Week 1: Muddiest Point

After studying Chapter 13 Mass Spectrometry and Infrared Spectroscopy, my muddiest point is section 13.2 Alkyl Halides and the M + 2 Peak on pg. 467. I don’t understand the ratio concepts. For example, 35Cl and 37Cl occur at a 3:1 ratio. The text states that if it is a 3:1 ratio, there will be a Cl in the atom. How are we supposed to determine the ratio or is it generally given information? Also, it states that the bromine is a 1:1 ratio. Why is it different from the Cl, which is 3:1? Also, understanding the M + 2 Peak is very confusing. I understand that it is the mass of the compound + 2, but what is the significance?
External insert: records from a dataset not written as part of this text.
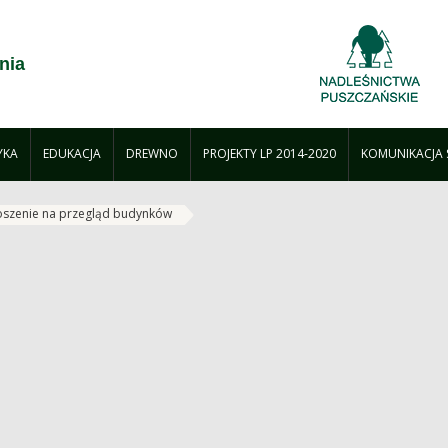
nia
YKA
EDUKACJA
DREWNO
PROJEKTY LP 2014-2020
KOMUNIKACJA
oszenie na przegląd budynków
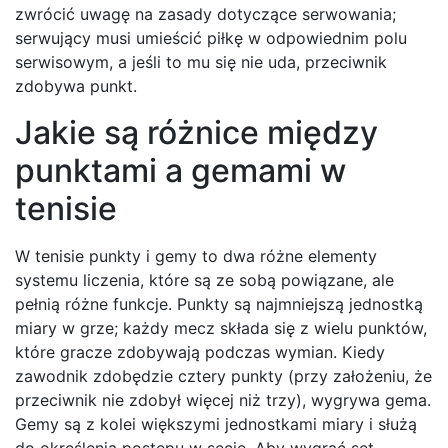
zwrócić uwagę na zasady dotyczące serwowania;
serwujący musi umieścić piłkę w odpowiednim polu
serwisowym, a jeśli to mu się nie uda, przeciwnik
zdobywa punkt.
Jakie są różnice między
punktami a gemami w
tenisie
W tenisie punkty i gemy to dwa różne elementy
systemu liczenia, które są ze sobą powiązane, ale
pełnią różne funkcje. Punkty są najmniejszą jednostką
miary w grze; każdy mecz składa się z wielu punktów,
które gracze zdobywają podczas wymian. Kiedy
zawodnik zdobędzie cztery punkty (przy założeniu, że
przeciwnik nie zdobył więcej niż trzy), wygrywa gema.
Gemy są z kolei większymi jednostkami miary i służą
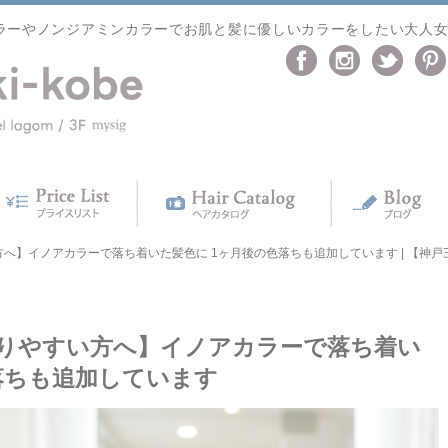
ラーやノンジアミンカラーでお肌と髪に優しいカラーをしたい大人
】イノアカラーで落ち着いた髪色に 1ヶ月後の色落ちも追加しています | 【神戸三宮】
りやすい方へ】イノアカラーで落ち着い
落ちも追加しています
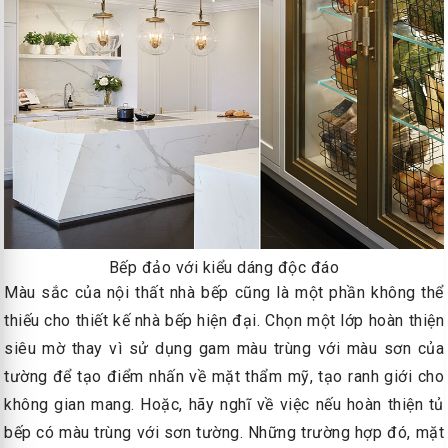
Bếp đảo với kiểu dáng độc đáo
Màu sắc của nội thất nhà bếp cũng là một phần không thể
thiếu cho thiết kế nhà bếp hiện đại. Chọn một lớp hoàn thiện
siêu mờ thay vì sử dụng gam màu trùng với màu sơn của
tường để tạo điểm nhấn về mặt thẩm mỹ, tạo ranh giới cho
không gian mang. Hoặc, hãy nghĩ về việc nếu hoàn thiện tủ
bếp có màu trùng với sơn tường. Những trường hợp đó, mặt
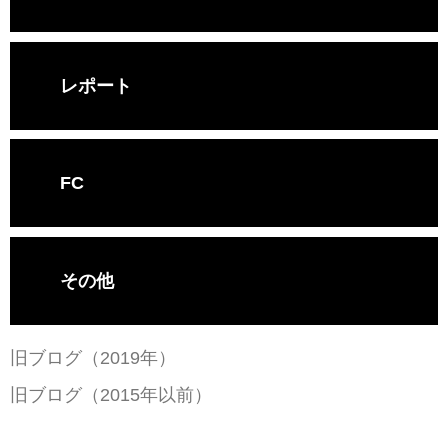
レポート
FC
その他
旧ブログ（2019年）
旧ブログ（2015年以前）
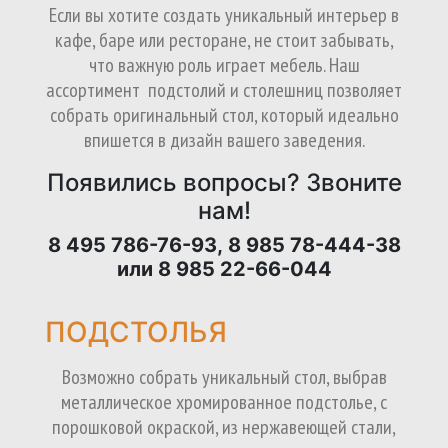
Если вы хотите создать уникальный интерьер в
кафе, баре или ресторане, не стоит забывать,
что важную роль играет мебель. Наш
ассортимент подстолий и столешниц позволяет
собрать оригинальный стол, который идеально
впишется в дизайн вашего заведения.
Появились вопросы? Звоните
нам!
8 495 786-76-93,
8 985 78-444-38
или
8 985 22-66-044
ПОДСТОЛЬЯ
Возможно собрать уникальный стол, выбрав
металлическое хромированное подстолье, с
порошковой окраской, из нержавеющей стали,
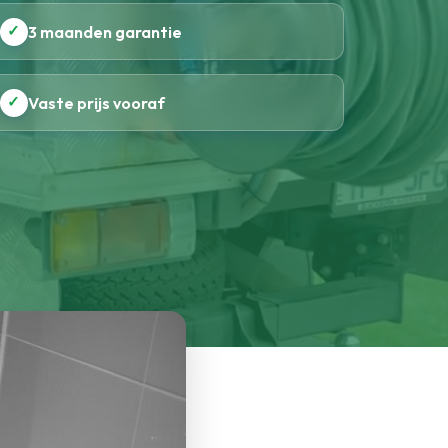
✓
3 maanden garantie
✓
Vaste prijs vooraf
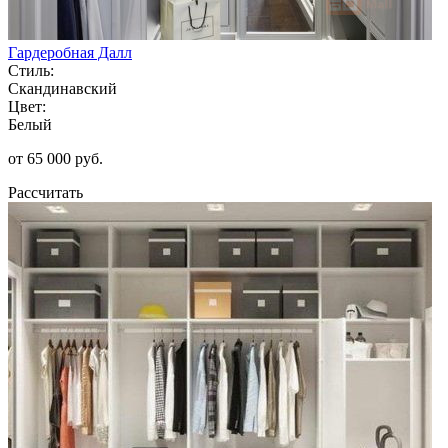
Гардеробная Далл
Стиль:
Скандинавский
Цвет:
Белый
от 65 000 руб.
Рассчитать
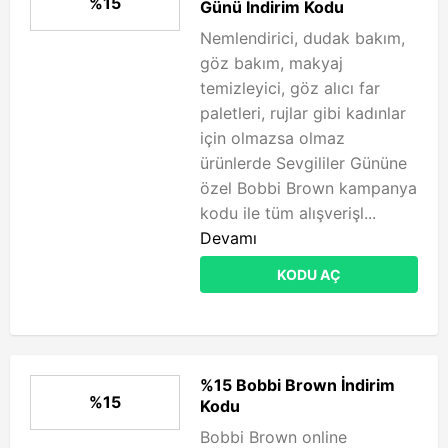
%15
Günü İndirim Kodu
Nemlendirici, dudak bakım,
göz bakım, makyaj
temizleyici, göz alıcı far
paletleri, rujlar gibi kadınlar
için olmazsa olmaz
ürünlerde Sevgililer Gününe
özel Bobbi Brown kampanya
kodu ile tüm alışverişl...
Devamı
KODU AÇ
%15 Bobbi Brown İndirim
%15
Kodu
Bobbi Brown online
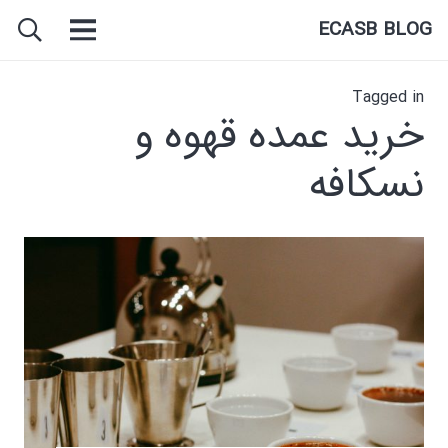
ECASB BLOG
Tagged in
خرید عمده قهوه و
نسکافه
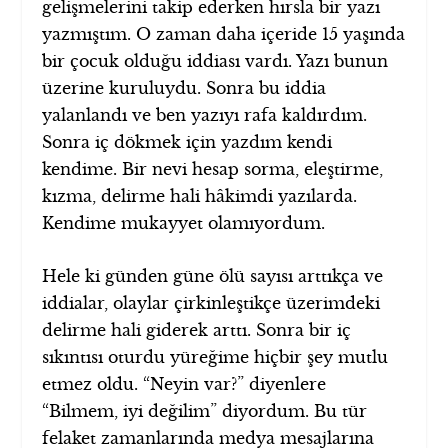
gelişmelerini takip ederken hırsla bir yazı
yazmıştım. O zaman daha içeride 15 yaşında
bir çocuk olduğu iddiası vardı. Yazı bunun
üzerine kuruluydu. Sonra bu iddia
yalanlandı ve ben yazıyı rafa kaldırdım.
Sonra iç dökmek için yazdım kendi
kendime. Bir nevi hesap sorma, eleştirme,
kızma, delirme hali hâkimdi yazılarda.
Kendime mukayyet olamıyordum.
Hele ki günden güne ölü sayısı arttıkça ve
iddialar, olaylar çirkinleştikçe üzerimdeki
delirme hali giderek arttı. Sonra bir iç
sıkıntısı oturdu yüreğime hiçbir şey mutlu
etmez oldu. “Neyin var?” diyenlere
“Bilmem, iyi değilim” diyordum. Bu tür
felaket zamanlarında medya mesajlarına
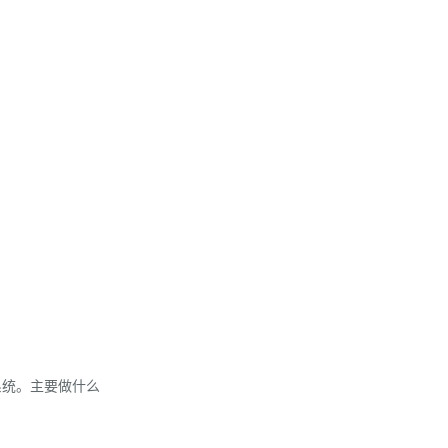
系统。主要做什么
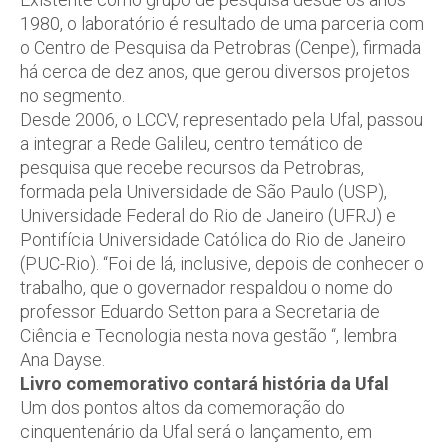
1980, o laboratório é resultado de uma parceria com
o Centro de Pesquisa da Petrobras (Cenpe), firmada
há cerca de dez anos, que gerou diversos projetos
no segmento.
Desde 2006, o LCCV, representado pela Ufal, passou
a integrar a Rede Galileu, centro temático de
pesquisa que recebe recursos da Petrobras,
formada pela Universidade de São Paulo (USP),
Universidade Federal do Rio de Janeiro (UFRJ) e
Pontifícia Universidade Católica do Rio de Janeiro
(PUC-Rio). “Foi de lá, inclusive, depois de conhecer o
trabalho, que o governador respaldou o nome do
professor Eduardo Setton para a Secretaria de
Ciência e Tecnologia nesta nova gestão “, lembra
Ana Dayse.
Livro comemorativo contará história da Ufal
Um dos pontos altos da comemoração do
cinquentenário da Ufal será o lançamento, em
After further reading of the text, the M + 2 peak is used for alkyl halides that have a mass slightly higher than their mass on the periodic table. With further reading, I learned that with an M + 2 peak, there will be two peaks towards the end of a graph showing the presence of the alkyl halide. Based on the text, chlorine and bromine have two isotopes and carbon, hydrogen, oxygen, nitrogen, sulfur, phosphorus, fluorine, and iodine only have one major isotope. After reviewing the sample problem for determining molecular ions in a mass spectrum of a particular compound, I feel like I understand the concept better.